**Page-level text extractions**
*** Block opens ***
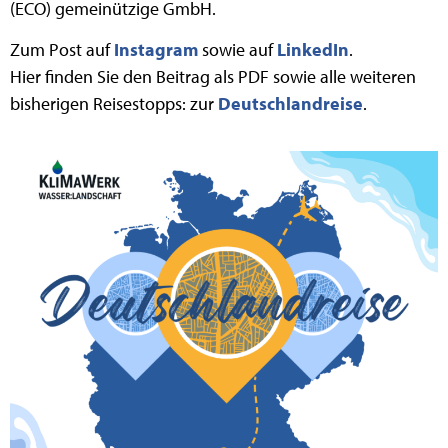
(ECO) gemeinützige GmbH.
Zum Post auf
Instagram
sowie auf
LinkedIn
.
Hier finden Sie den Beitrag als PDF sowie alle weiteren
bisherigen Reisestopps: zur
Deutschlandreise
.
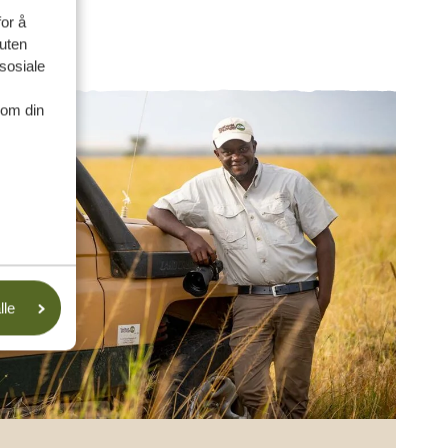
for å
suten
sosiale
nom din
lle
*** Block closes ***
**Assignment**
All of the lines above that carry the string "sowie" need to be found and copied.

**Exercise answer**
sowie auf
Hier finden Sie den Beitrag als PDF sowie alle weiteren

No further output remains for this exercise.